George C. Dinstber III, Cincinnatus, appellant pro se.
Goldberg & Segalla, LLP, Buffalo (Bryan D. Richmond of counsel), for respondent.
Before: Rose, J.P., Stein, McCarthy and Garry, JJ.
MEMORANDUM AND ORDER
Appeal from an order of the Supreme Court (Rumsey, J.), entered December 28, 2011 in Cortland County, which, among other things, granted defendant's motion for partial summary judgment.
In January 2002, plaintiff notified defendant, his no-fault insurance carrier, that he had been injured in a motor vehicle accident. Defendant thereafter denied his no-fault claim, prompting plaintiff to commence this action in which he asserted claims of breach of contract and tort, with a concomitant request for punitive damages. After joinder of issue, and various motions brought by each party and appeals related thereto (96 A.D.3d 1198 ; 75 A.D.3d 957 ), defendant moved for summary judgment dismissing plaintiff's tort claim and accompanying demand for punitive damages, alleging that the claim failed to state a cause of action (see CPLR 3211 [a] ). Plaintiff cross-moved for, among other things, leave to amend the complaint. In a December 2011 order, Supreme Court granted defendant's motion, dismissed the tort claim and denied plaintiff's cross motion. On plaintiff's appeal, we now affirm.

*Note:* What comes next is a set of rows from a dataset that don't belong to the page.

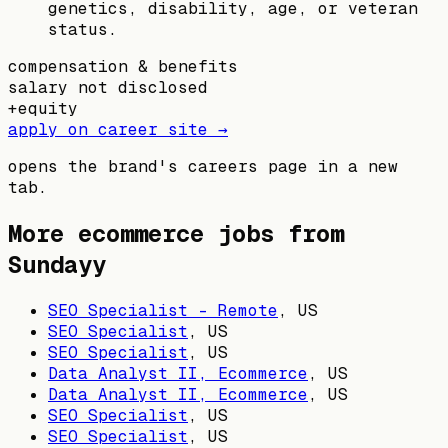
genetics, disability, age, or veteran
status.
compensation & benefits
salary not disclosed
+
equity
apply on career site →
opens the brand's careers page in a new
tab.
More ecommerce jobs from
Sundayy
SEO Specialist - Remote
,
US
SEO Specialist
,
US
SEO Specialist
,
US
Data Analyst II, Ecommerce
,
US
Data Analyst II, Ecommerce
,
US
SEO Specialist
,
US
SEO Specialist
,
US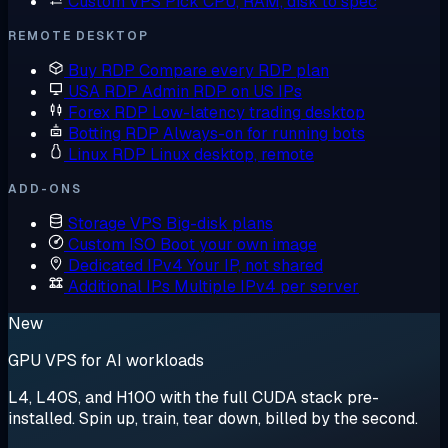
Custom VPS
Pick CPU, RAM, disk to spec
REMOTE DESKTOP
Buy RDP
Compare every RDP plan
USA RDP
Admin RDP on US IPs
Forex RDP
Low-latency trading desktop
Botting RDP
Always-on for running bots
Linux RDP
Linux desktop, remote
ADD-ONS
Storage VPS
Big-disk plans
Custom ISO
Boot your own image
Dedicated IPv4
Your IP, not shared
Additional IPs
Multiple IPv4 per server
New
GPU VPS for AI workloads
L4, L40S, and H100 with the full CUDA stack pre-
installed. Spin up, train, tear down, billed by the second.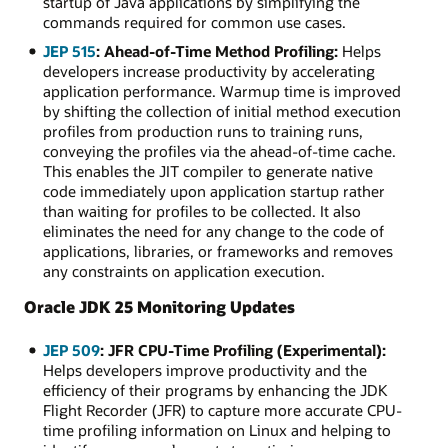
startup of Java applications by simplifying the
commands required for common use cases.
JEP 515
: Ahead-of-Time Method Profiling:
Helps
developers increase productivity by accelerating
application performance. Warmup time is improved
by shifting the collection of initial method execution
profiles from production runs to training runs,
conveying the profiles via the ahead-of-time cache.
This enables the JIT compiler to generate native
code immediately upon application startup rather
than waiting for profiles to be collected. It also
eliminates the need for any change to the code of
applications, libraries, or frameworks and removes
any constraints on application execution.
Oracle JDK 25 Monitoring Updates
JEP 509
: JFR CPU-Time Profiling (Experimental):
Helps developers improve productivity and the
efficiency of their programs by enhancing the JDK
Flight Recorder (JFR) to capture more accurate CPU-
time profiling information on Linux and helping to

Although "damages arising from the breach of a contract will ordinarily be limited to the contract damages necessary to redress the private wrong, ... punitive damages may be recoverable if necessary to vindicate a public right" (New York Univ. v Continental Ins. Co., 87 N.Y.2d 308, 315 ), but only where a defendant's conduct was (1) actionable as an independent tort, (2) egregious, (3) directed toward the plaintiff and (4) part of a pattern directed at the public (see id. at 316; Rocanova v Equitable Life Assur. Socy. of U.S., 83 N.Y.2d 603, 613 ). Thus, "[w]here a lawsuit has its genesis in the contractual relationship between the parties, the threshold task for a court considering [a] defendant's motion to dismiss a cause of action for punitive damages is to identify a tort independent of the contract" (New York Univ. v Continental Ins. Co., 87 N.Y.2d at 316). In this regard, a "defendant may be liable in tort when it has breached a duty of reasonable care distinct from its contractual obligations, or when it has engaged in tortious conduct separate and apart from its failure to fulfill its contractual obligations" (id.). Nonetheless, "where a party is merely seeking to enforce its bargain, a tort claim will not lie" (id.).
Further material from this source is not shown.